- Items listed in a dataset
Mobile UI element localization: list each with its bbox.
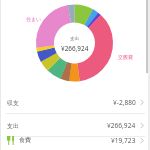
staticText: ¥19,723 — [111, 136, 136, 145]
button[interactable]: 支出 — [0, 115, 150, 136]
staticText: 支出 — [70, 36, 80, 42]
staticText: 収支 — [7, 99, 19, 107]
staticText: ¥-2,880 — [113, 98, 136, 107]
staticText: 支出 — [7, 122, 19, 130]
staticText: ¥266,924 — [107, 121, 136, 130]
staticText: 住まい — [26, 16, 42, 22]
staticText: 食費 — [19, 136, 31, 144]
button[interactable]: 収支 — [0, 92, 150, 113]
staticText: 交際費 — [118, 54, 133, 60]
staticText: ¥266,924 — [61, 44, 89, 53]
button[interactable]: 食費 — [0, 132, 150, 148]
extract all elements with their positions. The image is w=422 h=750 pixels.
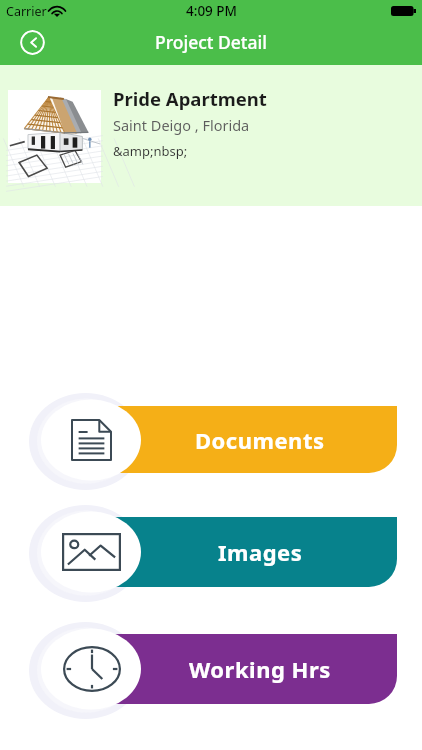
staticText: Project Detail	[155, 30, 268, 54]
staticText: Carrier	[6, 3, 47, 20]
staticText: 4:09 PM	[186, 2, 237, 20]
button[interactable]: Images	[112, 517, 397, 587]
staticText: Working Hrs	[189, 654, 331, 684]
staticText: Pride Apartment	[113, 86, 267, 111]
button[interactable]: Documents	[112, 406, 397, 473]
button[interactable]: Working Hrs	[112, 634, 397, 704]
staticText: Documents	[195, 425, 325, 455]
button[interactable]: Images	[27, 500, 145, 604]
button[interactable]: Back	[20, 30, 45, 55]
staticText: Images	[218, 537, 303, 567]
staticText: &amp;nbsp;	[113, 142, 188, 160]
staticText: Saint Deigo , Florida	[113, 115, 250, 135]
button[interactable]: Documents	[27, 388, 145, 492]
button[interactable]: Working Hrs	[27, 617, 145, 721]
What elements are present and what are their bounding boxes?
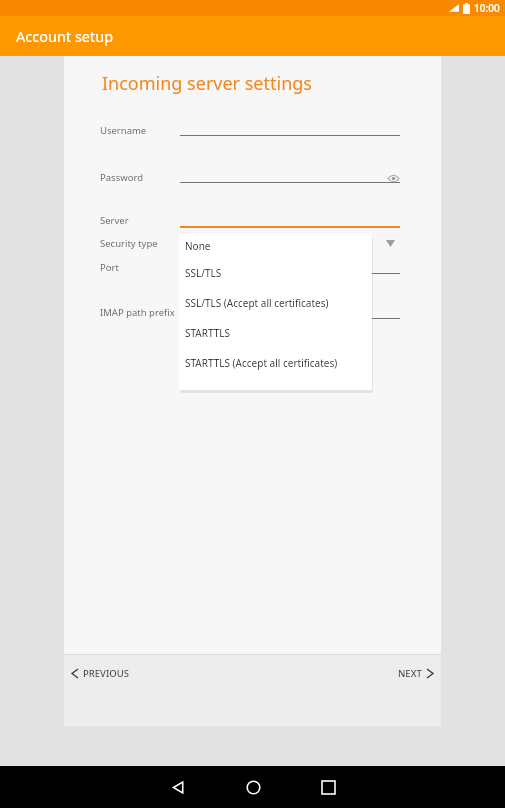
button[interactable]: None (179, 234, 372, 258)
staticText: Incoming server settings (102, 71, 312, 96)
button[interactable]: Security type dropdown (380, 234, 400, 252)
staticText: PREVIOUS (83, 667, 129, 680)
staticText: Password (100, 171, 143, 184)
staticText: IMAP path prefix (100, 306, 175, 319)
button[interactable]: SSL/TLS (Accept all certificates) (179, 288, 372, 318)
button[interactable] (180, 318, 400, 319)
button[interactable]: STARTTLS (179, 318, 372, 348)
staticText: NEXT (398, 667, 422, 680)
staticText: Account setup (16, 26, 114, 46)
staticText: STARTTLS (Accept all certificates) (185, 356, 338, 370)
staticText: Security type (100, 237, 158, 250)
button[interactable]: SSL/TLS (179, 258, 372, 288)
button[interactable]: Back (161, 770, 195, 804)
button[interactable]: NEXT (390, 661, 441, 686)
staticText: SSL/TLS (Accept all certificates) (185, 296, 329, 310)
staticText: 10:00 (474, 1, 500, 15)
button[interactable]: Recent apps (311, 770, 345, 804)
button[interactable]: Home (236, 770, 270, 804)
button[interactable] (180, 273, 400, 274)
button[interactable]: STARTTLS (Accept all certificates) (179, 348, 372, 378)
button[interactable]: PREVIOUS (64, 661, 137, 686)
button[interactable]: Show password (386, 171, 400, 185)
staticText: Server (100, 214, 129, 227)
staticText: Username (100, 124, 147, 137)
staticText: STARTTLS (185, 326, 231, 340)
staticText: None (185, 239, 211, 253)
staticText: Port (100, 261, 119, 274)
staticText: SSL/TLS (185, 266, 222, 280)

- YOUR TASK
In your copy, include every record word for word but no pictures.

- TASK OUTPUT
Mobile UI element localization: list each with its bbox.
staticText: ¥19,723 — [111, 136, 136, 145]
button[interactable]: 支出 — [0, 115, 150, 136]
staticText: 支出 — [70, 36, 80, 42]
staticText: 収支 — [7, 99, 19, 107]
staticText: ¥-2,880 — [113, 98, 136, 107]
staticText: 支出 — [7, 122, 19, 130]
staticText: ¥266,924 — [107, 121, 136, 130]
staticText: 住まい — [26, 16, 42, 22]
staticText: 食費 — [19, 136, 31, 144]
button[interactable]: 収支 — [0, 92, 150, 113]
staticText: 交際費 — [118, 54, 133, 60]
staticText: ¥266,924 — [61, 44, 89, 53]
button[interactable]: 食費 — [0, 132, 150, 148]
extract all elements with their positions. The image is w=422 h=750 pixels.
staticText: Project Detail	[155, 30, 268, 54]
staticText: Carrier	[6, 3, 47, 20]
staticText: 4:09 PM	[186, 2, 237, 20]
button[interactable]: Images	[112, 517, 397, 587]
staticText: Working Hrs	[189, 654, 331, 684]
staticText: Pride Apartment	[113, 86, 267, 111]
button[interactable]: Documents	[112, 406, 397, 473]
button[interactable]: Working Hrs	[112, 634, 397, 704]
staticText: Documents	[195, 425, 325, 455]
button[interactable]: Images	[27, 500, 145, 604]
button[interactable]: Back	[20, 30, 45, 55]
staticText: Images	[218, 537, 303, 567]
staticText: &amp;nbsp;	[113, 142, 188, 160]
staticText: Saint Deigo , Florida	[113, 115, 250, 135]
button[interactable]: Documents	[27, 388, 145, 492]
button[interactable]: Working Hrs	[27, 617, 145, 721]
What elements are present and what are their bounding boxes?
button[interactable]: None (179, 234, 372, 258)
staticText: Incoming server settings (102, 71, 312, 96)
button[interactable]: Security type dropdown (380, 234, 400, 252)
staticText: PREVIOUS (83, 667, 129, 680)
staticText: Password (100, 171, 143, 184)
staticText: IMAP path prefix (100, 306, 175, 319)
button[interactable]: SSL/TLS (Accept all certificates) (179, 288, 372, 318)
button[interactable] (180, 318, 400, 319)
button[interactable]: STARTTLS (179, 318, 372, 348)
staticText: NEXT (398, 667, 422, 680)
staticText: Account setup (16, 26, 114, 46)
staticText: STARTTLS (Accept all certificates) (185, 356, 338, 370)
staticText: Security type (100, 237, 158, 250)
button[interactable]: SSL/TLS (179, 258, 372, 288)
button[interactable]: Back (161, 770, 195, 804)
button[interactable]: NEXT (390, 661, 441, 686)
staticText: SSL/TLS (Accept all certificates) (185, 296, 329, 310)
staticText: 10:00 (474, 1, 500, 15)
button[interactable]: Recent apps (311, 770, 345, 804)
button[interactable]: Home (236, 770, 270, 804)
button[interactable] (180, 273, 400, 274)
button[interactable]: STARTTLS (Accept all certificates) (179, 348, 372, 378)
button[interactable]: PREVIOUS (64, 661, 137, 686)
button[interactable]: Show password (386, 171, 400, 185)
staticText: Server (100, 214, 129, 227)
staticText: Username (100, 124, 147, 137)
staticText: STARTTLS (185, 326, 231, 340)
staticText: None (185, 239, 211, 253)
staticText: Port (100, 261, 119, 274)
staticText: SSL/TLS (185, 266, 222, 280)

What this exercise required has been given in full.